2. The method of claim 1, wherein the scheduling comprises:
Determining a ratio and an amount of an initial task to be allocated to the CPU processor and the GPU processor by repeatedly measuring the execution time of a task for processing data in the CPU processor and the GPU processor a predetermined number of times; And
Dynamically adjusting a ratio of a task to be processed and a workload in each of the CPU processor and the GPU processor based on the workload distribution information
Lt; / RTI >

The method of claim 1, wherein the scheduling comprises:
Scheduling the task based on a static task scheduling scheme or a dynamic task scheduling scheme; And
Assigning a task requiring sequential processing to the CPU processor in consideration of characteristics of a processor and a task, and assigning a parallel task requiring parallel processing to the GPU processor.

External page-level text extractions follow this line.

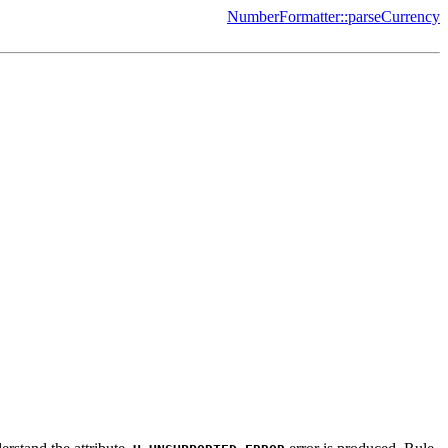
NumberFormatter::parseCurrency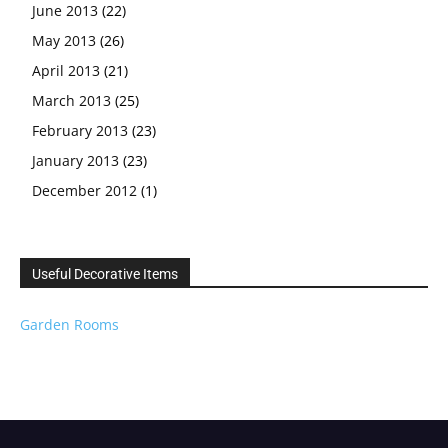
June 2013
(22)
May 2013
(26)
April 2013
(21)
March 2013
(25)
February 2013
(23)
January 2013
(23)
December 2012
(1)
Useful Decorative Items
Garden Rooms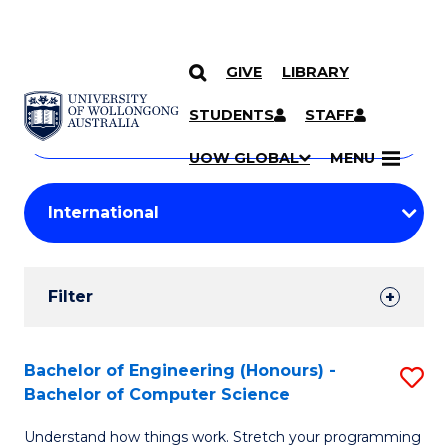
GIVE
LIBRARY
Search
SKIP TO CONTENT
Courses
STUDENTS
STAFF
Search
courses
Searc
UOW GLOBAL
MENU
by
Student
keyword
Filters
Filter
Results
Search
Bachelor of Engineering (Honours) -
S
Bachelor of Computer Science
Results
B
Understand how things work. Stretch your programming
of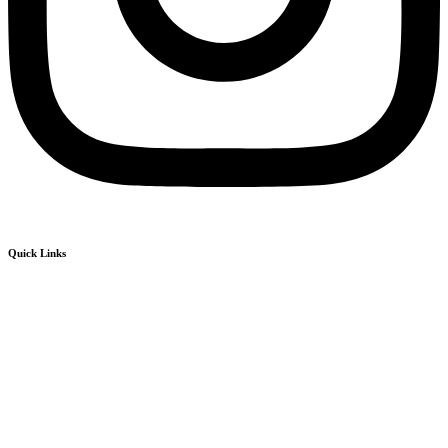
Quick Links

2. The method of claim 1, wherein the scheduling comprises:
Wherein the task is scheduled based on a work stealing or a work sharing scheme.

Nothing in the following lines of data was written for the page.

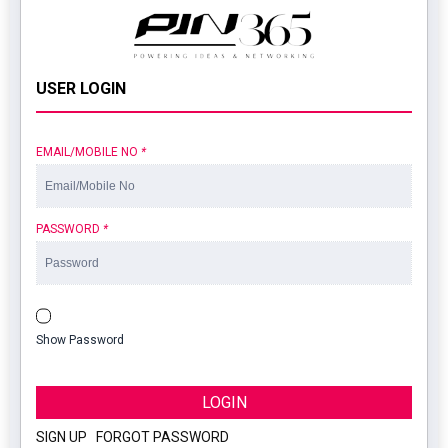
USER LOGIN
EMAIL/MOBILE NO
*
PASSWORD
*
Show Password
LOGIN
SIGN UP
|
FORGOT PASSWORD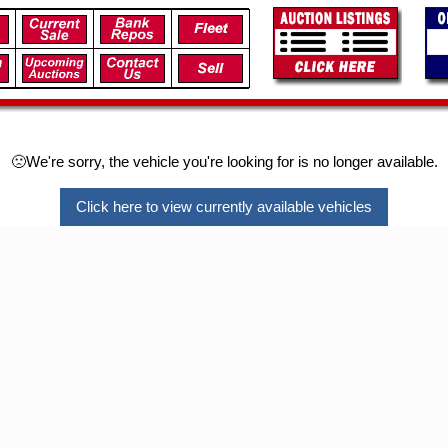
🙁We're sorry, the vehicle you're looking for is no longer available.
Click here to view currently available vehicles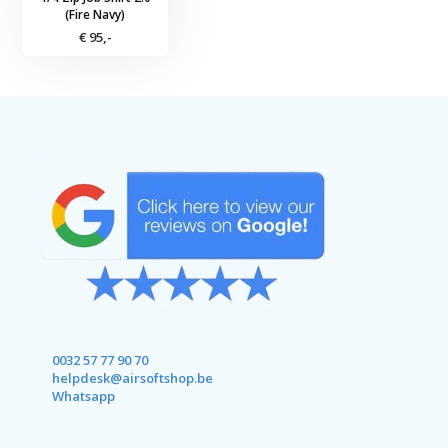
(Fire Navy)
€ 95,-
0032 57 77 90 70
helpdesk@airsoftshop.be
Whatsapp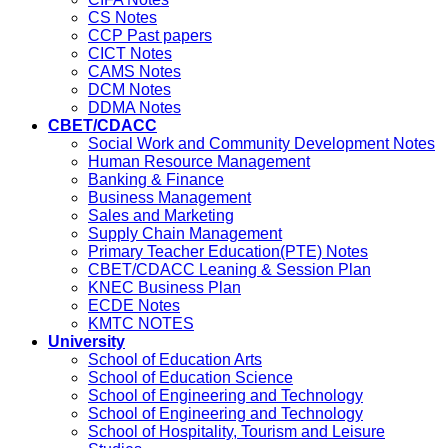
CS Notes
CCP Past papers
CICT Notes
CAMS Notes
DCM Notes
DDMA Notes
CBET/CDACC
Social Work and Community Development Notes
Human Resource Management
Banking & Finance
Business Management
Sales and Marketing
Supply Chain Management
Primary Teacher Education(PTE) Notes
CBET/CDACC Leaning & Session Plan
KNEC Business Plan
ECDE Notes
KMTC NOTES
University
School of Education Arts
School of Education Science
School of Engineering and Technology
School of Engineering and Technology
School of Hospitality, Tourism and Leisure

The system according to claim 1,
A number of cores of a processor, a processor speed, a processor utilization rate, a memory utilization rate, a disk utilization rate, and a network utilization rate.

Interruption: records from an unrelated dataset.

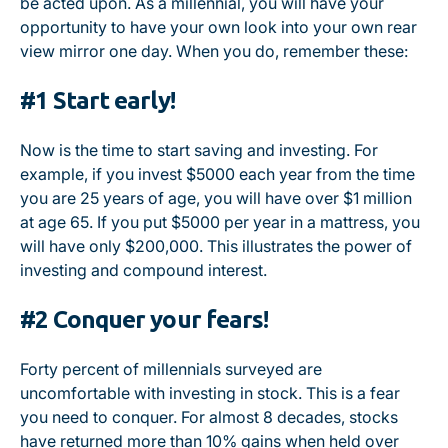
be acted upon. As a millennial, you will have your
opportunity to have your own look into your own rear
view mirror one day. When you do, remember these:
#1 Start early!
Now is the time to start saving and investing. For
example, if you invest $5000 each year from the time
you are 25 years of age, you will have over $1 million
at age 65. If you put $5000 per year in a mattress, you
will have only $200,000. This illustrates the power of
investing and compound interest.
#2 Conquer your fears!
Forty percent of millennials surveyed are
uncomfortable with investing in stock. This is a fear
you need to conquer. For almost 8 decades, stocks
have returned more than 10% gains when held over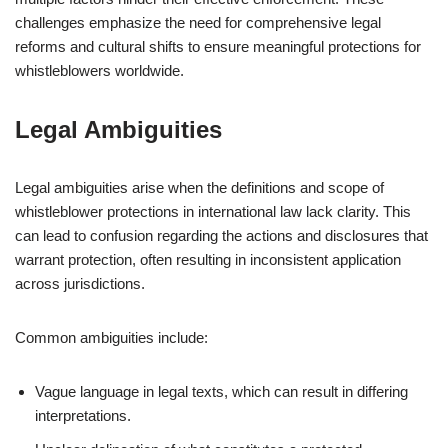
challenges emphasize the need for comprehensive legal
reforms and cultural shifts to ensure meaningful protections for
whistleblowers worldwide.
Legal Ambiguities
Legal ambiguities arise when the definitions and scope of
whistleblower protections in international law lack clarity. This
can lead to confusion regarding the actions and disclosures that
warrant protection, often resulting in inconsistent application
across jurisdictions.
Common ambiguities include:
Vague language in legal texts, which can result in differing
interpretations.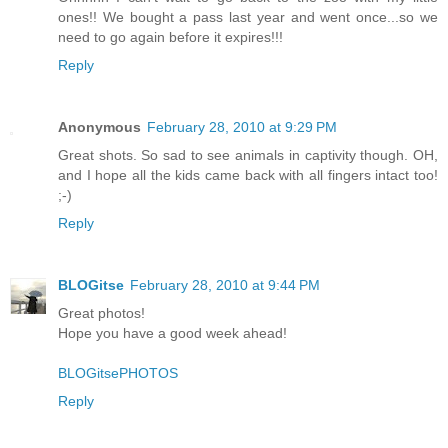
ones!! We bought a pass last year and went once...so we
need to go again before it expires!!!
Reply
Anonymous
February 28, 2010 at 9:29 PM
Great shots. So sad to see animals in captivity though. OH,
and I hope all the kids came back with all fingers intact too!
;-)
Reply
BLOGitse
February 28, 2010 at 9:44 PM
Great photos!
Hope you have a good week ahead!
BLOGitsePHOTOS
Reply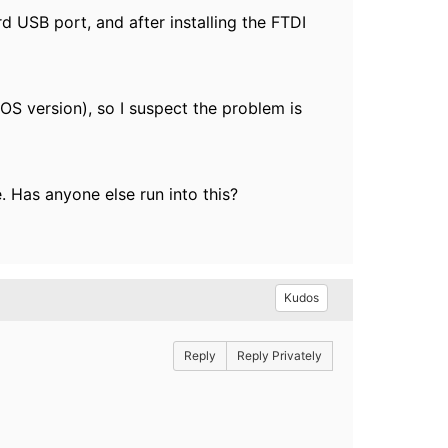
USB port, and after installing the FTDI
S version), so I suspect the problem is
. Has anyone else run into this?
Kudos
Reply
Reply Privately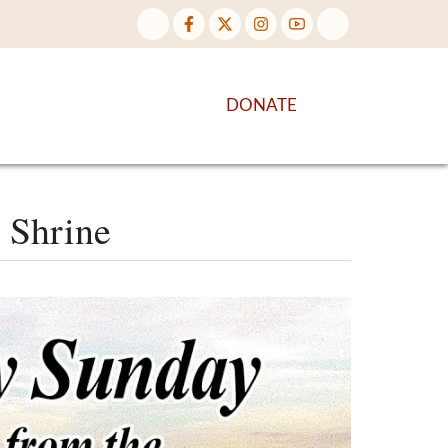
NTENT
DISCOVER MORE
DONATE
 Shrine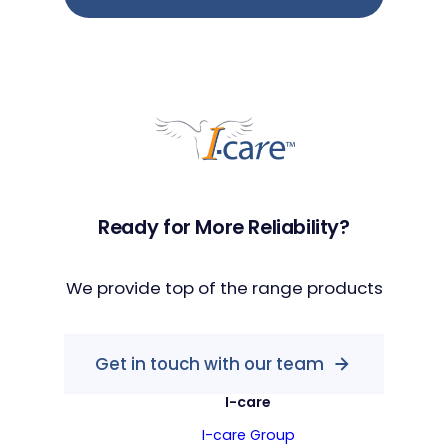
Ready for More Reliability?
We provide top of the range products
Get in touch with our team
I-care
I-care Group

The information processing apparatus according to claim 1,
A task scheduling method comprising the steps of: determining a size of data allocated to the task, an idle state of the multithread, a characteristic of the task, a processing expected time of the task, and task execution result information of a CPU or a GPU processor processed by the task manager .

2. The method of claim 1, wherein the scheduling comprises:
Wherein scheduling is performed such that a task is allocated to a CPU processor or a GPU processor where data is located in consideration of locality of data when the data storage unit is a plurality of data storage units in a distributed system environment.

2. The method of claim 1, wherein the scheduling comprises:
A thread pool having a predetermined number of multithreads in consideration of a system specification and scheduling the task in such a manner that a thread created in the thread pool is taken out and processed and reused when data is input Task scheduling method.

A data storage unit for storing input data;
A task management unit for assigning the data stored in the data storage unit to a CPU processor or a GPU processor and creating and scheduling a task for processing;
A profile management unit for storing and managing performance profile information including system state information or history information of a CPU processor or a task processed by a GPU processor through the task manager; And
And a workload distribution unit for analyzing the performance profile information stored and managed by the profile management unit and dynamically adjusting a ratio of a task to be allocated to a CPU processor or a GPU processor and a workload to generate workload distribution information and delivering the information to the task management unit ,
The task management unit,
A plurality of threads for simultaneously processing tasks in the CPU and GPU processors; and a mutex, a semaphore, and a semaphore defined in the data store when the multithreads simultaneously attempt to fetch the data, ) Or a read-write lock (Reader-Writer-Lock), only authorized multithreaders fetch the data and schedule the task to be handled.